O corpo do homem e seu mundo emocional parecem não ter de serem comprometidos
pela sua santificação.Tudo o que é ligado à natureza do homem e tudo o que o cerca é
representado como estrangeiro à santificação espiritual, à transfiguração. O homem
permanece ainda sim o assunto principal da imagem, mas em seu estado atual, não
tranfigurado. Essa « imagem do homem em toda a sua insignificância interior se perde no
meio da abundância de objetos, animais, plantas. Ele se torna apenas uma parcela desse
mundo grande e barulhento e não é mais apto em ocupar nele uma situação dominante »
(97).
(97). L’ histoire de l’ art russe, t. IV, ibid., p. 39, em russo.

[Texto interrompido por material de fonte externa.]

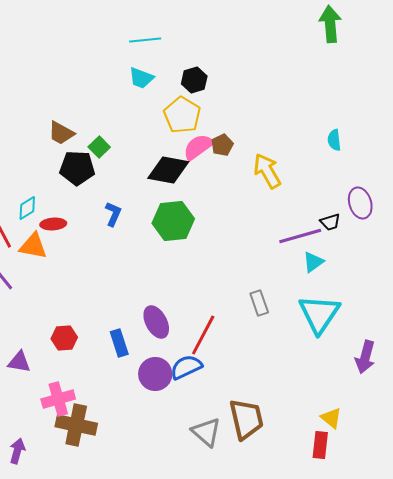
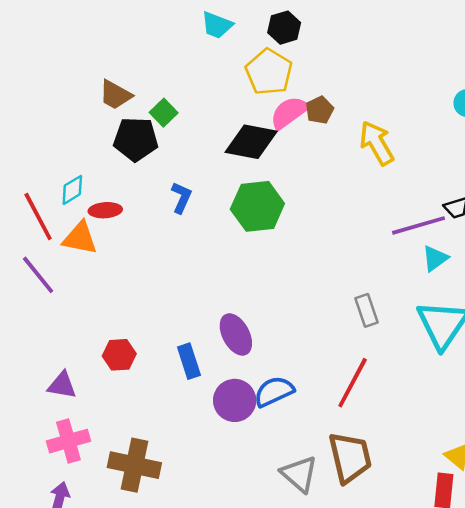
red line: (203, 335) -> (353, 383), moved
pink cross: (58, 399) -> (68, 441), moved

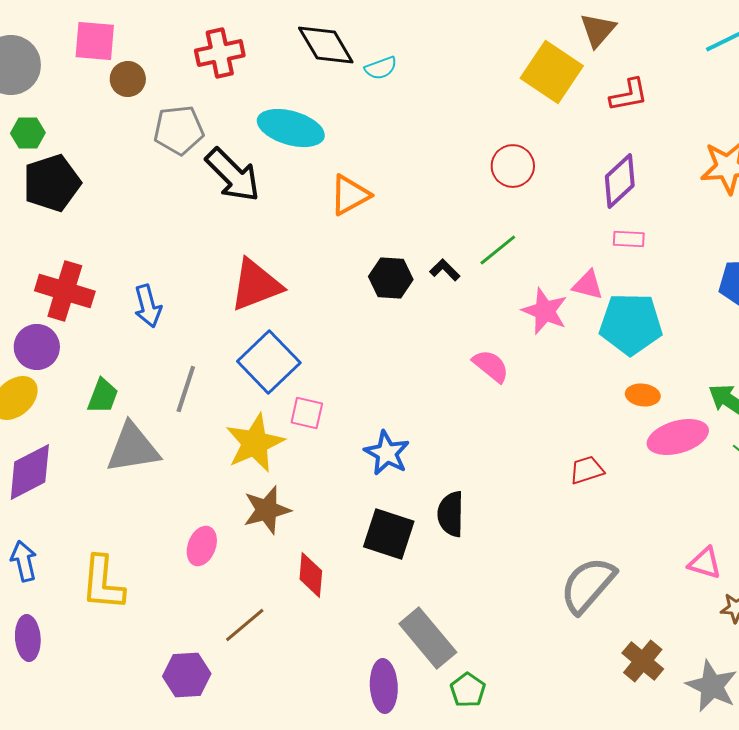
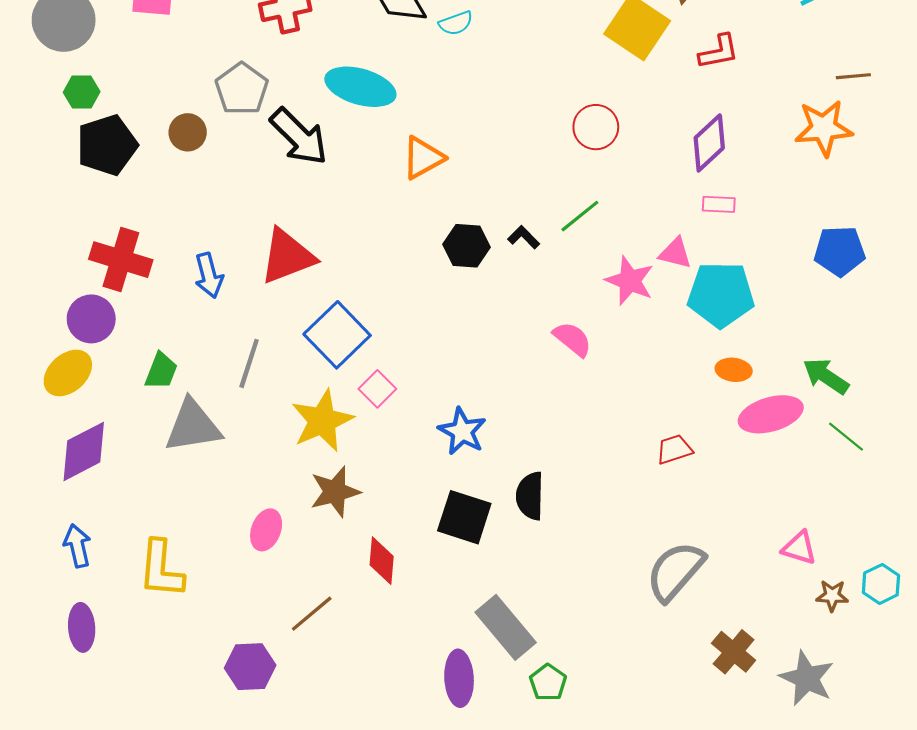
brown circle: (128, 79) -> (188, 132), moved
gray pentagon: (179, 130) -> (242, 89), turned -30
red triangle: (256, 285) -> (287, 256), moved
pink square: (307, 413) -> (377, 389), turned 32

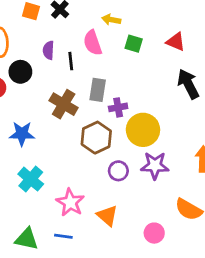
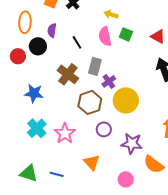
pink semicircle: (93, 43) -> (105, 36), moved
purple semicircle: (48, 50) -> (52, 30), moved
black line: (71, 61) -> (77, 42), turned -32
purple cross: (118, 107) -> (109, 81), turned -32
purple star: (155, 166) -> (132, 143), moved
pink star: (70, 202) -> (65, 133), moved

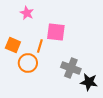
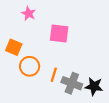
orange line: (40, 46) -> (54, 75), moved
gray cross: (71, 68) -> (72, 83), moved

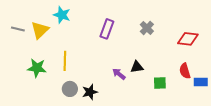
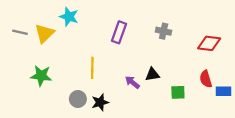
gray cross: (147, 28) -> (164, 31), turned -32
yellow line: (65, 61) -> (92, 68), moved

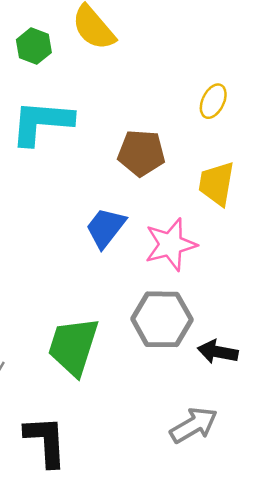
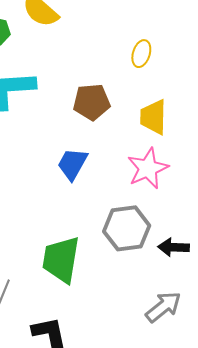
pink star: (171, 244) -> (148, 168), moved

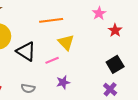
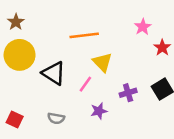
pink line: (52, 60) -> (85, 84), turned -32
purple cross: (110, 89) -> (128, 93), moved, turned 32

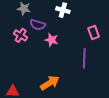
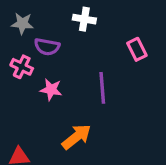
pink star: (51, 40) -> (51, 90), moved
purple line: (84, 58) -> (102, 88), moved

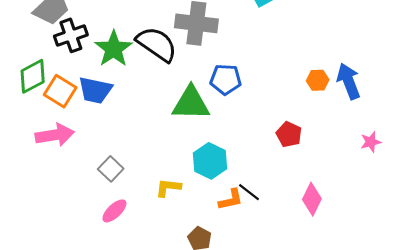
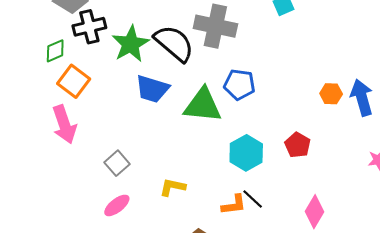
green diamond: (33, 76) -> (55, 51), moved, size x0.7
blue trapezoid: (95, 90) -> (152, 89), moved
pink arrow: (55, 135) -> (64, 124), turned 75
cyan hexagon: (210, 161) -> (246, 153), moved

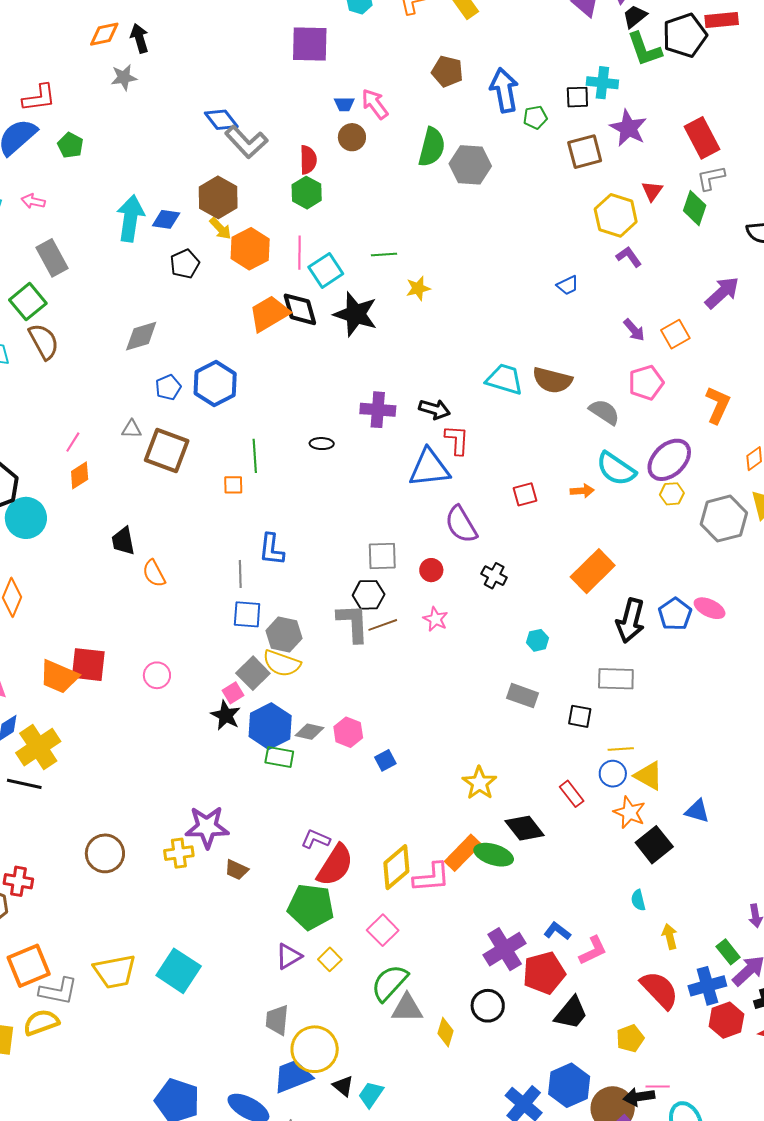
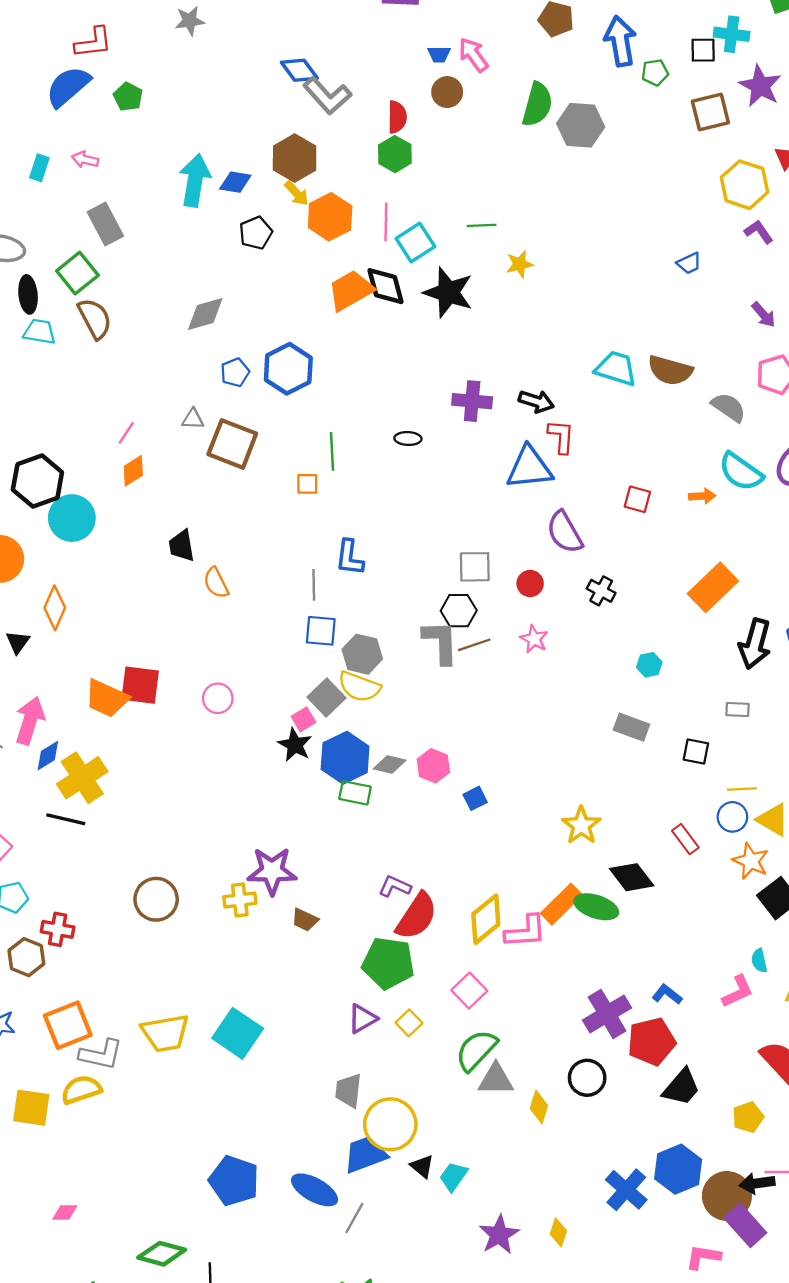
red square: (525, 494) -> (637, 499), turned 30
gray rectangle: (616, 679) -> (738, 710), size x0.6
pink L-shape: (593, 950) -> (738, 991), moved

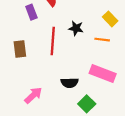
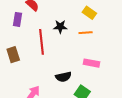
purple rectangle: (31, 12) -> (18, 19), turned 40
pink rectangle: (103, 74) -> (92, 63), size x0.7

Ele está rebaixado ao nível do resto da criação , perde sua soberania sobre ela. A hierarquia
do SER está rompida.
No séc. XVI, é a imagem da encarnação , a imagem do Cristo se perde nas alegorias, nas
parábolas, etc. Agora, são os frutos da encarnação , a imagem do homem deificado que se
dissolve numa imitação da vida corriqueira. A economia da segunda Pessoa da Trindade
estompa – se primeiramente, e depois a do Espírito Santo. A verdadeira relação entre a
imagem e seu protótipo , essa relação revelada com tanta profundidade e penetração no
ícone ortodoxo, agora está quebrada. Na fórmula « Deus se tornou homem para que o
homem se torna deus », a segunda parte parece eclipsar – se da consciência, ela não é mais
percebida existencialmente. A vida e a consciência destacam – se do próprio objetivo para
o qual o homem foi chamado ; a semelhança divina. Isso reduz ao nada a orientação
escatológica do ícone, privando – a de todo dinamismo. Ou seja, a imagem cessa de ser
uma revelação de Deus, « uma revelação e uma manifestação do que está escondido », ela
é privada de seu sentido cristão e de seu destino. Desde então, não há mais imagem
í
tipicamente cristã como expressão da vida e da doutrina cristãs. Apenas sobra o uso pelo
cristianismo de uma imagem que lhe é estranha, assim como para a consciência profana,
não há mais razão cristã iluminada pelo conhecimento de Deus - apenas sobra o uso no
cristianismo da razão humana natural. A arte cessa aos poucos de ser a linguagem própria
da Igreja para servir ela apenas de fora. É assim que sempre tinha sido e que ainda é no
catolicismo romano e essa maneira de ver começa sua penetração também no pensamento
ortodoxo (98).
(98). Daï a afirmação que se escuta as vezes não apenas por parte dos católicos romanos, mas mesmo da
boca de bispos ortodoxos ; Os Concílios não teriam , verdade seja dita, definido um tipo de imagem
eclesiástica especial.
A noção de autor torna – se o que ela é comummente hoje e a rota está aberta ao princípio
que , mais tarde, graças à corrente nova, se tornará dominante e expressará a vida oficial
da Igreja. Essa arte permanecerá estrangeira ao povo, até o momento no qual os meios
dirigentes, eclesiásticos e profanos vão impor ela por medidas administrativas.